Just this week in Houston, the state fire marshal’s office sat down with outside experts to pore over a short list of old arson cases suspected of using junk science to put someone behind bars. One of those suspect cases, from the Central Texas town of Hewitt, is on a separate review track in McLennan County. The district attorney there has cited “serious and complex issues” involving arson forensics in the murder conviction of Ed Graf, who will get a hearing Friday on a writ to reopen his 26-year-old case.
All this traces back to the noisy early days of the Texas Forensic Science Commission and its first case, the arson-murder conviction of Cameron Todd Willingham, executed in 2004. Critics were prone to calling reformers out of bounds, grandstanders who were out to undermine Texans’ support of the death penalty.
Those critics need to take a look today. The fight was a righteous one and has yielded a kind of systematic re-examination of the science in arson convictions that is unprecedented in the nation.
As a fledgling agency, the Forensic Science Commission took heat for stretching its authority in 2008 and accepting the Willingham case for review.

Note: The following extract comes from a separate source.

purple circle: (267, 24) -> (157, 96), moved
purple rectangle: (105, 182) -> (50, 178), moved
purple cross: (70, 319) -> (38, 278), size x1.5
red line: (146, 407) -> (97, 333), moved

This newspaper is glad it did, even though the law creating the commission didn’t expressly list arson as a forensic science under its purview.

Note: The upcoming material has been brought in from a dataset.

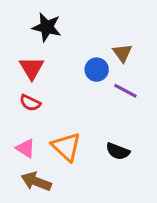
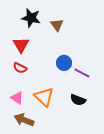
brown triangle: (122, 53) -> (57, 25), moved
blue circle: (97, 70) -> (64, 63), moved
purple line: (125, 91) -> (82, 73), moved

The commission’s final report — while not commenting on Willingham’s guilt or innocence — said prosecutors relied on arson investigators who had a poor understanding of fire science and learned their craft when there were no uniform standards.
Those very themes surfaced in the Graf case, in reports compiled by experts retained by the Innocence Project of Texas. Prosecutors put Graf away for life after his two stepsons burned to death in a frame storage shed behind his house.
Yet the state arson investigator had little grasp of how fire burns and employed “old wives’ tales” in reaching conclusions, one expert wrote. Worse, there was no “crime scene” to examine, since the burned-up shed had been knocked down by volunteer firefighters and hauled off to a dump.
Graf, at the very least, deserves another day in court.
That’s consistent with one major theme in the Forensic Science Commission’s final Willingham report. It stressed the “duty to correct” when investigators become aware of advances in fire science that could reverse a criminal conviction.
State Fire Marshal Chris Connealy is taking that seriously and breaking ground with the panel of experts for re-evaluation of old cases. He’s working closely with lawyers from the Innocence Project of Texas, a group sometimes marginalized by law enforcement types.
Breakthroughs come even with odd bedfellows, and that’s progress, too, if justice is the goal.